Mario aspira al consolato

Igitur ubi Marius haruspicis dicta eodem intendere videt, quo cupido animi hortabatur, ab Metello petendi gratia missionem rogat....

Dunque non appena Mario si rese conto che i detti dell'aruspice tendevano allo stesso proposito, a cui il desiderio dell'animo esortava, chiese a Metello di ottenere l'incarico.

Anche se la virtù, la gloria e le altre cose desiderabili dagli onesti prevalevano tuttavia in costui era insito un animo sprezzante ed una superbia, il male comune della nobiltà.
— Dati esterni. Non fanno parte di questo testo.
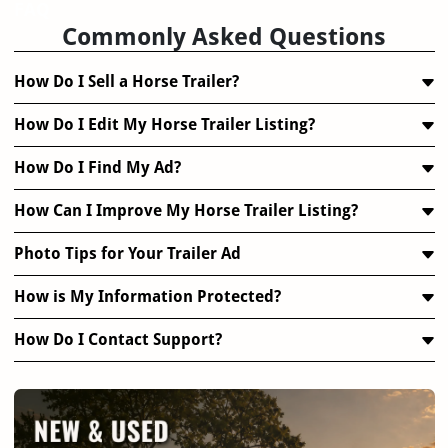
FAQ
Commonly Asked Questions
How Do I Sell a Horse Trailer?
How Do I Edit My Horse Trailer Listing?
How Do I Find My Ad?
How Can I Improve My Horse Trailer Listing?
Photo Tips for Your Trailer Ad
How is My Information Protected?
How Do I Contact Support?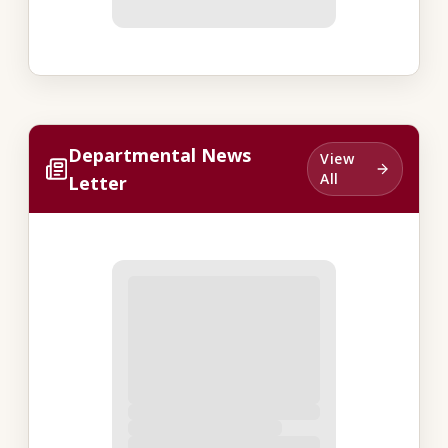
Departmental News
View
All
Letter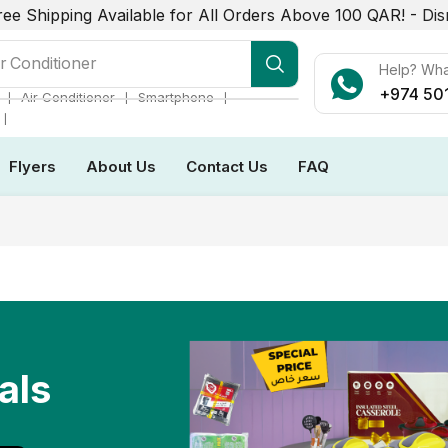
ree Shipping Available for All Orders Above 100 QAR! -
Dis
r Conditioner
Help? Wh
+974 50
❘
❘
❘
Air Conditioner
Smartphone
❘
Flyers
About Us
Contact Us
FAQ
als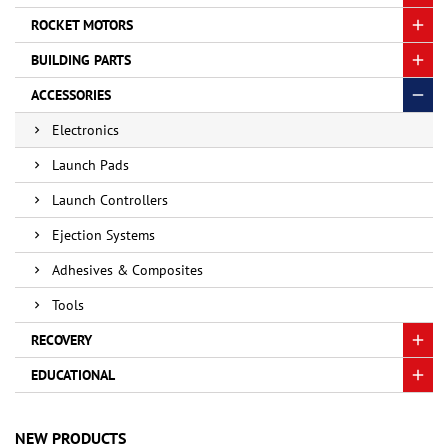
ROCKET MOTORS
BUILDING PARTS
ACCESSORIES
Electronics
Launch Pads
Launch Controllers
Ejection Systems
Adhesives & Composites
Tools
RECOVERY
EDUCATIONAL
NEW PRODUCTS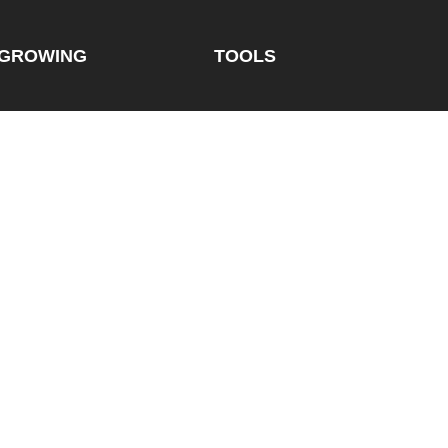
GROWING
TOOLS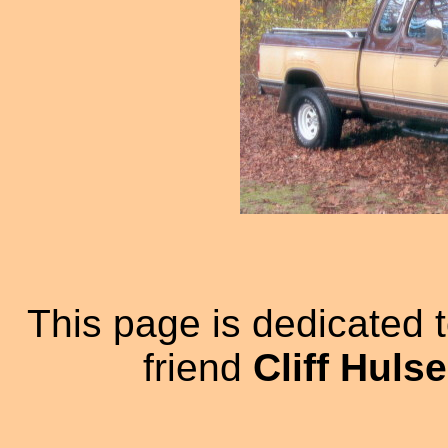
This page is dedicated 
friend
Cliff Huls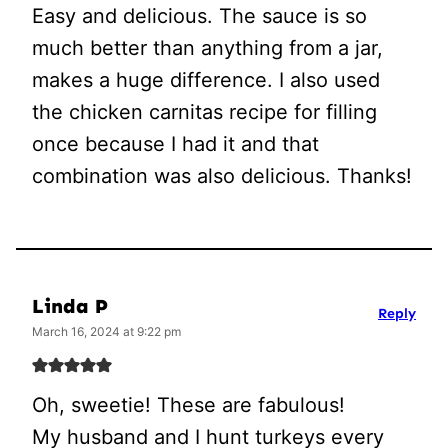
Easy and delicious. The sauce is so
much better than anything from a jar,
makes a huge difference. I also used
the chicken carnitas recipe for filling
once because I had it and that
combination was also delicious. Thanks!
Linda P
Reply
March 16, 2024 at 9:22 pm
Oh, sweetie! These are fabulous!
My husband and I hunt turkeys every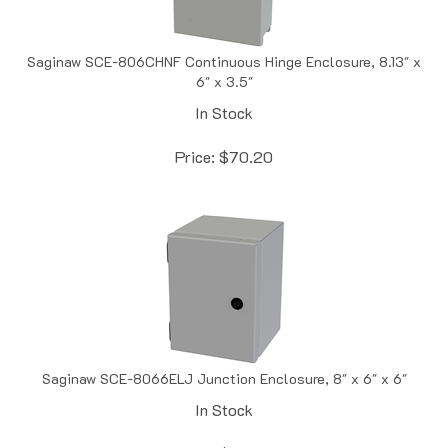
Saginaw SCE-806CHNF Continuous Hinge Enclosure, 8.13" x
6" x 3.5"
In Stock
Price:
$
70.20
Saginaw SCE-8066ELJ Junction Enclosure, 8" x 6" x 6"
In Stock
Price:
$
72.89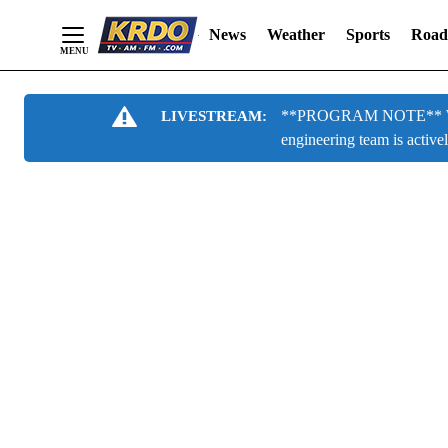
News
Weather
Sports
Road
Skip
**PROGRAM NOTE** We are
LIVESTREAM:
to
engineering team is active
Content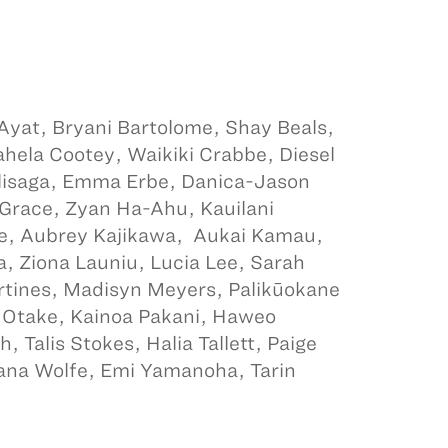
 Ayat, Bryani Bartolome, Shay Beals,
ahela Cootey, Waikiki Crabbe, Diesel
Elisaga, Emma Erbe, Danica-Jason
Grace, Zyan Ha-Ahu, Kauilani
e, Aubrey Kajikawa, Aukai Kamau,
a, Ziona Launiu, Lucia Lee, Sarah
artines, Madisyn Meyers, Palikūokane
 Otake, Kainoa Pakani, Haweo
 Talis Stokes, Halia Tallett, Paige
lana Wolfe, Emi Yamanoha, Tarin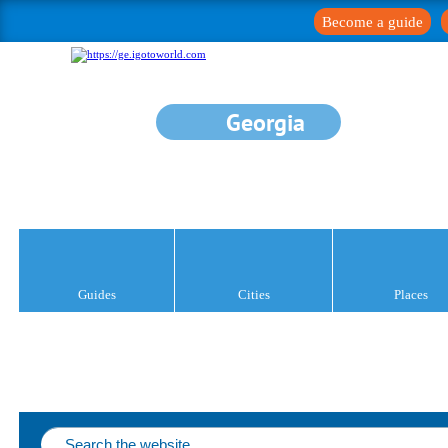
Become a guide
Georgia
Guides
Cities
Places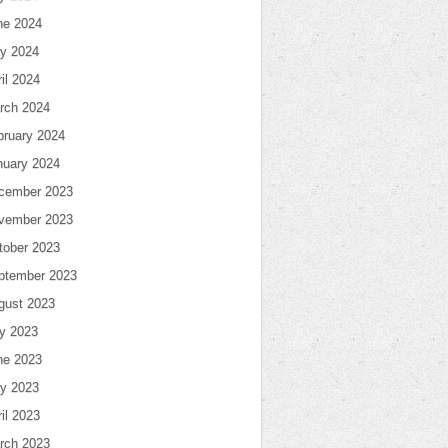
ne 2024
y 2024
il 2024
rch 2024
bruary 2024
nuary 2024
cember 2023
vember 2023
tober 2023
ptember 2023
gust 2023
ly 2023
ne 2023
y 2023
il 2023
rch 2023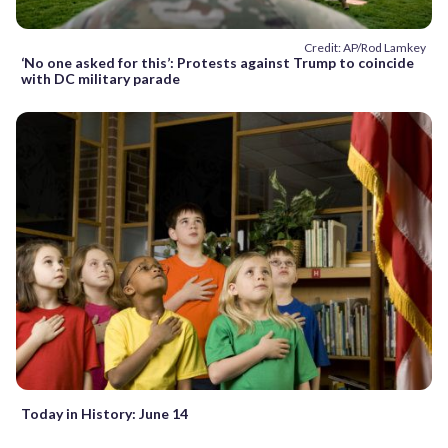
Credit: AP/Rod Lamkey
‘No one asked for this’: Protests against Trump to coincide
with DC military parade
Today in History: June 14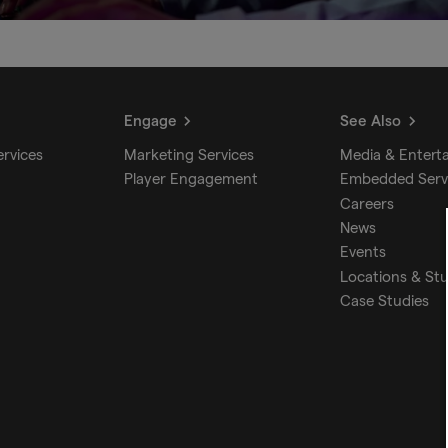
Engage
See Also
ervices
Marketing Services
Media & Entert
Player Engagement
Embedded Serv
Careers
News
Events
Locations & St
Case Studies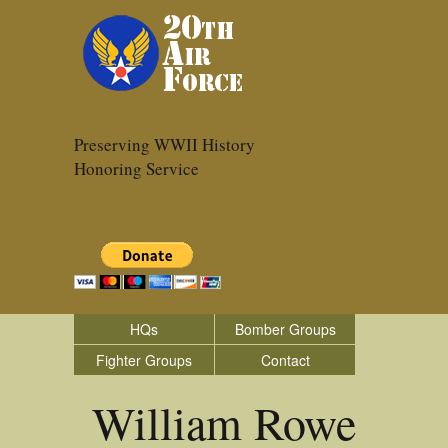
Preserving WWII History
Honoring Service
HQs
Bomber Groups
Fighter Groups
Contact
William Rowe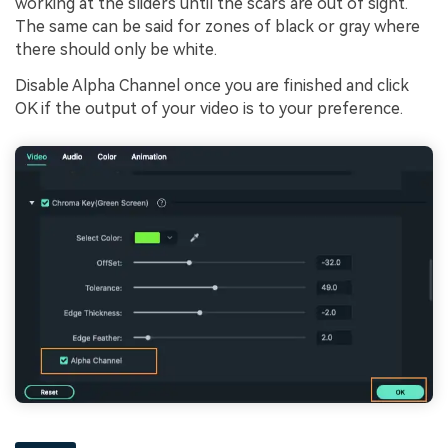
working at the sliders until the scars are out of sight.
The same can be said for zones of black or gray where
there should only be white.
Disable Alpha Channel once you are finished and click
OK if the output of your video is to your preference.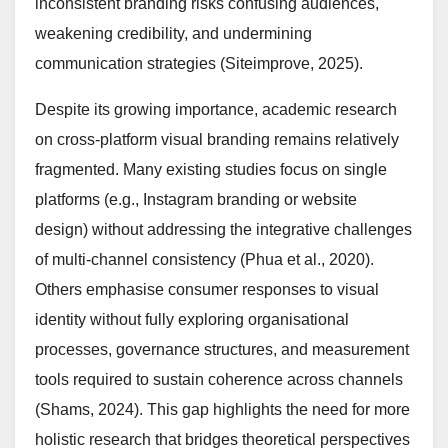
inconsistent branding risks confusing audiences,
weakening credibility, and undermining
communication strategies (Siteimprove, 2025).
Despite its growing importance, academic research
on cross-platform visual branding remains relatively
fragmented. Many existing studies focus on single
platforms (e.g., Instagram branding or website
design) without addressing the integrative challenges
of multi-channel consistency (Phua et al., 2020).
Others emphasise consumer responses to visual
identity without fully exploring organisational
processes, governance structures, and measurement
tools required to sustain coherence across channels
(Shams, 2024). This gap highlights the need for more
holistic research that bridges theoretical perspectives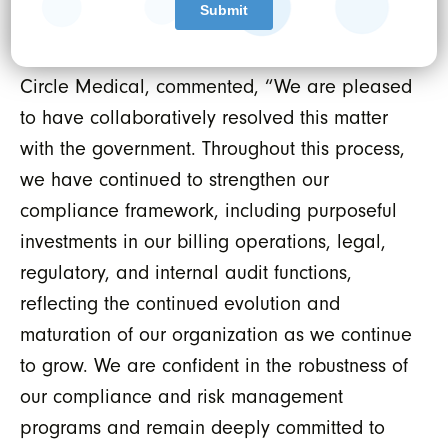
direction.
Darren Binder, Chief Legal and Risk Officer of
Circle Medical, commented, “We are pleased
to have collaboratively resolved this matter
with the government. Throughout this process,
we have continued to strengthen our
compliance framework, including purposeful
investments in our billing operations, legal,
regulatory, and internal audit functions,
reflecting the continued evolution and
maturation of our organization as we continue
to grow. We are confident in the robustness of
our compliance and risk management
programs and remain deeply committed to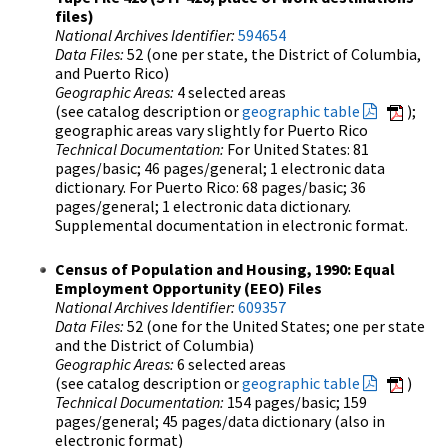
files)
National Archives Identifier:
594654
Data Files:
52 (one per state, the District of Columbia,
and Puerto Rico)
Geographic Areas:
4 selected areas
(see catalog description or
geographic table
);
geographic areas vary slightly for Puerto Rico
Technical Documentation:
For United States: 81
pages/basic; 46 pages/general; 1 electronic data
dictionary. For Puerto Rico: 68 pages/basic; 36
pages/general; 1 electronic data dictionary.
Supplemental documentation in electronic format.
Census of Population and Housing, 1990: Equal
Employment Opportunity (EEO) Files
National Archives Identifier:
609357
Data Files:
52 (one for the United States; one per state
and the District of Columbia)
Geographic Areas:
6 selected areas
(see catalog description or
geographic table
)
Technical Documentation:
154 pages/basic; 159
pages/general; 45 pages/data dictionary (also in
electronic format)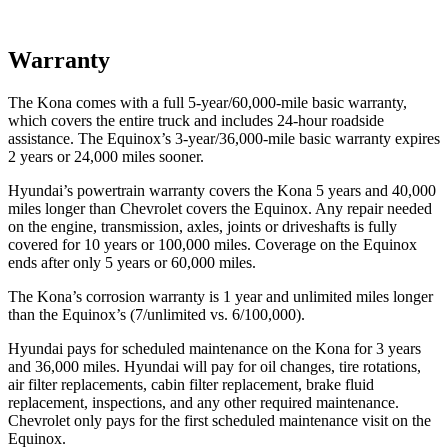
Warranty
The Kona comes with a full 5-year/60,000-mile basic warranty,
which covers the entire truck and includes 24-hour roadside
assistance. The Equinox’s 3-year/36,000-mile basic warranty expires
2 years or 24,000 miles sooner.
Hyundai’s powertrain warranty covers the Kona 5 years and 40,000
miles longer than Chevrolet covers the Equinox.
Any repair needed
on the engine, transmission, axles, joints or driveshafts is fully
covered for 10 years or 100,000 miles. Coverage on the Equinox
ends after only 5 years or 60,000 miles.
The Kona’s corrosion warranty is 1 year and unlimited miles longer
than the Equinox’s (7/unlimited vs. 6/100,000).
Hyundai pays for scheduled maintenance on the Kona for 3 years
and 36,000 miles. Hyundai will pay for oil
changes,
tire rotations,
air filter replacements, cabin filter replacement, brake fluid
replacement, inspections, and any other required maintenance.
Chevrolet only pays for the first scheduled maintenance visit on the
Equinox.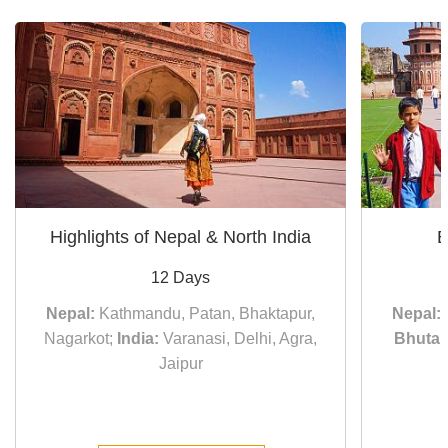
Highlights of Nepal & North India
E
12 Days
Nepal:
Kathmandu, Patan, Bhaktapur,
Nepal:
Nagarkot;
India:
Varanasi, Delhi, Agra,
Bhutan
Jaipur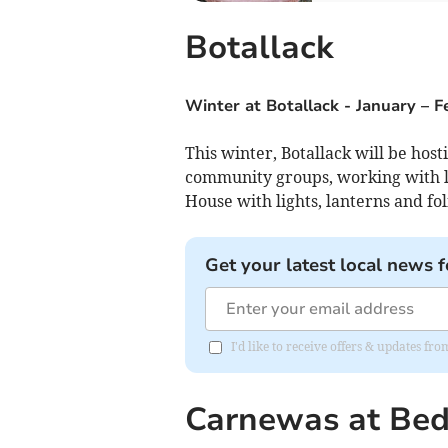
Botallack
Winter at Botallack
-
January – 
This winter, Botallack will be host
community groups, working with lo
House with lights, lanterns and fol
Get your latest local news f
I'd like to receive offers & updates fr
Carnewas at Be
Pertanto per la prima volta si emozionò essendo la cosa insolita nel meravigliarsi della decisione di costui e per così dire per amicizia ad ammonire, a non intraprendere cose distorte o a non condurre l'animo al di sopra della fortuna: non tutti devono desiderare ogni cosa, lui dovrebbe essere sufficientemente contento delle proprie cose a lui dovrebbero piacere a sufficienza le proprie cose; infine dovrebbe stare attento a non chiedere ciò, che a ragione a lui era stato negato, al popolo Romano.

Dopo che disse queste ed altre cose simili e l'animo di Mario non si piegava, rispose che, non appena avesse potuto tramite gli affari pubblici, avrebbe fatto quelle cose che chiedeva. E poi a costui che richiedeva più spesso queste stesse cose si tramanda che disse di andare via senza affrettarsi: avrebbe ottenuto abbastanza presto quel consolato con suo figlio.

Questi in quel periodo militava nello stesso luogo al seguito del padre, quando aveva all'incirca 20 anni. Questa cosa aveva acceso fortemente Mario per l'onore, che cercava di ottenere, tanto quanto contro Metello.